START Data for analysis
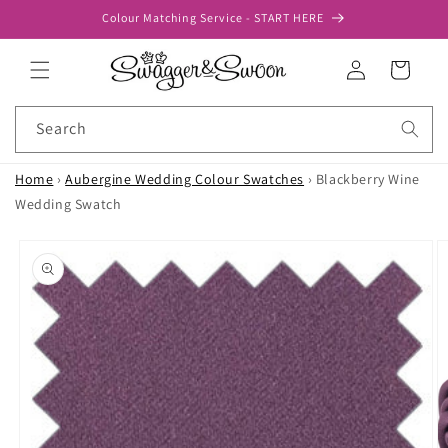
Skip to
Colour Matching Service - START HERE
content
Log
Cart
in
Search
Home
›
Aubergine Wedding Colour Swatches
›
Blackberry Wine
Wedding Swatch
Skip to
product
information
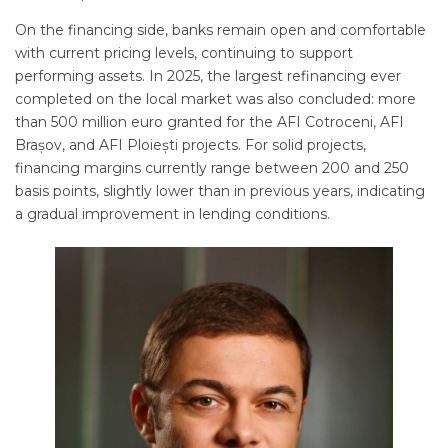
On the financing side, banks remain open and comfortable
with current pricing levels, continuing to support
performing assets. In 2025, the largest refinancing ever
completed on the local market was also concluded: more
than 500 million euro granted for the AFI Cotroceni, AFI
Brașov, and AFI Ploiești projects. For solid projects,
financing margins currently range between 200 and 250
basis points, slightly lower than in previous years, indicating
a gradual improvement in lending conditions.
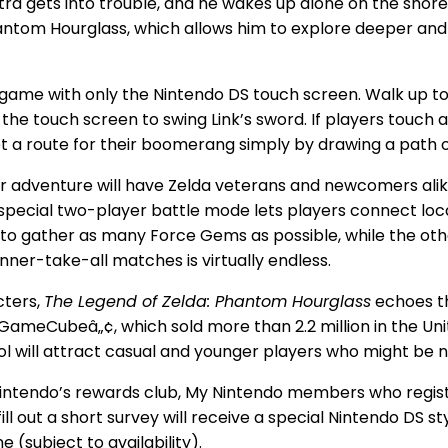
ra gets into trouble, and he wakes up alone on the shore
hantom Hourglass, which allows him to explore deeper and 
 game with only the Nintendo DS touch screen. Walk up t
 the touch screen to swing Link’s sword. If players touch 
set a route for their boomerang simply by drawing a path 
er adventure will have Zelda veterans and newcomers ali
 special two-player battle mode lets players connect loca
es to gather as many Force Gems as possible, while the o
inner-take-all matches is virtually endless.
cters,
The Legend of Zelda: Phantom Hourglass
echoes t
GameCubeâ„¢, which sold more than 2.2 million in the Unit
ol will attract casual and younger players who might be 
 Nintendo’s rewards club, My Nintendo members who regis
ill out a short survey will receive a special Nintendo DS s
 (subject to availability).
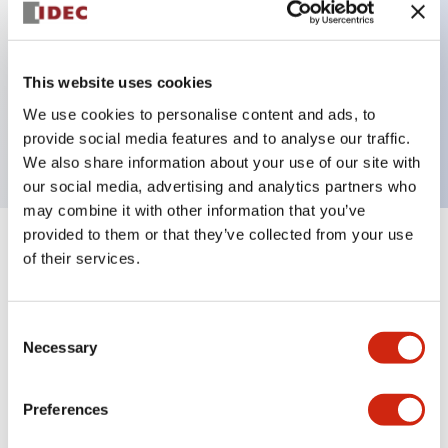
Key Features
This website uses cookies
3 pole Current trip Three aux contacts
We use cookies to personalise content and ads, to
30A Medium Time Delay
provide social media features and to analyse our traffic.
We also share information about your use of our site with
our social media, advertising and analytics partners who
may combine it with other information that you’ve
provided to them or that they’ve collected from your use
+
Specifications
Expand All
of their services.
Electrical Specifications
Consent
Necessary
Selection
Mechanical Specifications
Mounting and Installation Specifications
Preferences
END Data for analysis
All of the entries need to be retyped word for word, pictures excluded.

- Output of the task
Skip to
Colour Matching Service - START HERE
content
Log
Cart
in
Search
Home
›
Aubergine Wedding Colour Swatches
›
Blackberry Wine
Wedding Swatch
Skip to
product
information
On the financing side, banks remain open and comfortable
with current pricing levels, continuing to support
performing assets. In 2025, the largest refinancing ever
completed on the local market was also concluded: more
than 500 million euro granted for the AFI Cotroceni, AFI
Brașov, and AFI Ploiești projects. For solid projects,
financing margins currently range between 200 and 250
basis points, slightly lower than in previous years, indicating
a gradual improvement in lending conditions.
ra gets into trouble, and he wakes up alone on the shore
hantom Hourglass, which allows him to explore deeper and 
 game with only the Nintendo DS touch screen. Walk up t
 the touch screen to swing Link’s sword. If players touch 
set a route for their boomerang simply by drawing a path 
er adventure will have Zelda veterans and newcomers ali
 special two-player battle mode lets players connect loca
es to gather as many Force Gems as possible, while the o
inner-take-all matches is virtually endless.
cters,
The Legend of Zelda: Phantom Hourglass
echoes t
GameCubeâ„¢, which sold more than 2.2 million in the Unit
ol will attract casual and younger players who might be 
 Nintendo’s rewards club, My Nintendo members who regis
ill out a short survey will receive a special Nintendo DS s
 (subject to availability).
Key Features
This website uses cookies
3 pole Current trip Three aux contacts
We use cookies to personalise content and ads, to
30A Medium Time Delay
provide social media features and to analyse our traffic.
We also share information about your use of our site with
our social media, advertising and analytics partners who
may combine it with other information that you’ve
provided to them or that they’ve collected from your use
+
Specifications
Expand All
of their services.
Electrical Specifications
Consent
Necessary
Selection
Mechanical Specifications
Mounting and Installation Specifications
Preferences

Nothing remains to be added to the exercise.